Question

Two organisms, \(A A B B C C D D E E\) and aabbccddee, are mated to produce an \(\mathrm{F}_{1}\) that is self-fertilized. If the capital letters represent dominant, independently assorting alleles: (a) How many different genotypes will occur in the \(\mathrm{F}_{2}\) ? (b) What proportion of the \(\mathrm{F}_{2}\) genotypes will be recessive for all five loci? (c) Would you change your answers to (a) and/or (b) if the initial cross occurred between \(A A b b C C d d e e \times a a B B c c D D E E\) parents? (d) Would you change your answers to (a) and/or (b) if the initial cross occurred between \(A A B B C C D D E E \times\)aabbccddEE parents?

Short answer

Answer: The proportion of F2 genotypes that are recessive for all five loci when organism 1 (\(A A B B C C D D E E\)) mates with organism 2 (\(a a B B c c D D E E\)) is \(\frac{1}{1024}\).

Step-by-step solution

Determine the F1 genotype

From the given information, we can determine the genotype of the F1 offspring when Organism 1 (\(A A B B C C D D E E\)) mates with Organism 2 (aabbccddee). Since capital letters represent dominant alleles, the genotypes of the F1 offspring will be \(AaBbCcDdEe\).

Determine the possible gametes for the F1 offspring

For the F1 offspring with genotype \(AaBbCcDdEe\), we need to find all the possible gametes they can produce. There are two possibilities for each gene, resulting in \(2^5=32\) different gametes.

Calculate the number of different genotypes in the F2 generation (Part a)

When the F1 offspring self-fertilizes, it will produce the F2 generation with 32 possible genotypes. Since each F1 gamete can pair with any of the other 32 gametes, there will be \(32 \times 32 = 1024\) possible genotypes in the F2 generation.

Calculate the proportion of F2 genotypes that are recessive for all five loci (Part b)

To find the proportion of F2 genotypes that are recessive for all five loci, we need to find the probability for each individual gene to be recessive and then multiply these probabilities together. For each gene separately, the probability of homozygous recessive is \((\frac{1}{2})^2=\frac{1}{4}\). Therefore, the probability of being recessive for all five loci is \((\frac{1}{4})^5=\frac{1}{1024}\).

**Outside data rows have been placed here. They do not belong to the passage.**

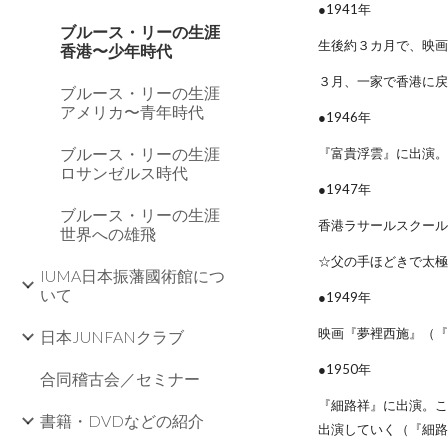
●1941年
ブルース・リーの生涯
生後約３カ月で、映
香港〜少年時代
３月、一家で香港に
ブルース・リーの生涯
アメリカ〜青年時代
●1946年
ブルース・リーの生涯
『富貴浮雲』に出演
ロサンゼルス時代
●1947年
ブルース・リーの生涯
香港ラサールスクー
世界への雄飛
☆父の手ほどきで太
IUMA日本振藩國術館につ
いて
●1949年
映画『夢裡西施』（
日本JUNFANクラブ
●1950年
合同稽古会／セミナー
『細路祥』に出演。こ
書籍・DVDなどの紹介
出演していく（『細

Analyze the effect of changing initial cross (Part c)

The new initial cross is between \(A A b b C C d d e e\) and \(a a B B c c D D E E\). The F1 offspring will have the same genotype as before, \(AaBbCcDdEe\). Therefore, the answers to parts (a) and (b) will not change, as the number of F2 genotypes and the proportion of recessive genotypes will remain the same.

Analyze the effect of changing initial cross (Part d)

The new initial cross is between \(A A B B C C D D E E\) and \(aabbccddEE\). The F1 offspring will now have the genotype \(AaBbCcDdEE\). Since the E gene is now homozygous dominant in the F1 offspring, there will be no recessive genotype for the E gene in the F2 generation. Therefore, the answers to parts (a) and (b) would change, as the number of F2 genotypes will be different, and the proportion of completely recessive genotypes will be 0.